WORK REQUIRED — Print the whole listing below exactly as given, pictures excluded.

THE DATA —
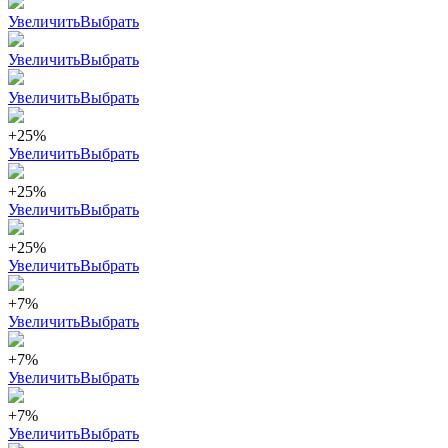
Увеличить
Выбрать
Увеличить
Выбрать
Увеличить
Выбрать
+25%
Увеличить
Выбрать
+25%
Увеличить
Выбрать
+25%
Увеличить
Выбрать
+7%
Увеличить
Выбрать
+7%
Увеличить
Выбрать
+7%
Увеличить
Выбрать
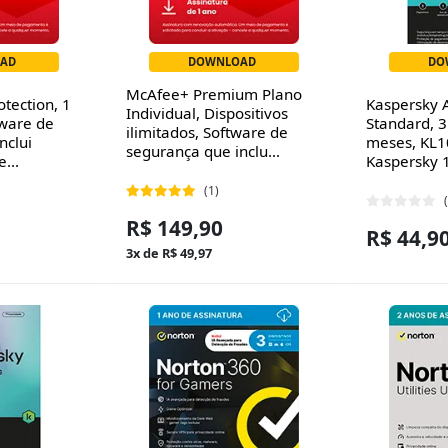
AD
DOWNLOAD
DO
McAfee+ Premium Plano
tection, 1
Kaspersky A
Individual, Dispositivos
tware de
Standard, 3
ilimitados, Software de
nclui
meses, KL
segurança que inclu...
...
Kaspersky 
(1)
R$ 149,90
R$ 44,9
3x de R$ 49,97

ANSWER AREA —
Увеличить
Выбрать
Увеличить
Выбрать
Увеличить
Выбрать
+25%
Увеличить
Выбрать
+25%
Увеличить
Выбрать
+25%
Увеличить
Выбрать
+7%
Увеличить
Выбрать
+7%
Увеличить
Выбрать
+7%
Увеличить
Выбрать
AD
DOWNLOAD
DO
McAfee+ Premium Plano
tection, 1
Kaspersky A
Individual, Dispositivos
tware de
Standard, 3
ilimitados, Software de
nclui
meses, KL
segurança que inclu...
...
Kaspersky 
(1)
R$ 149,90
R$ 44,9
3x de R$ 49,97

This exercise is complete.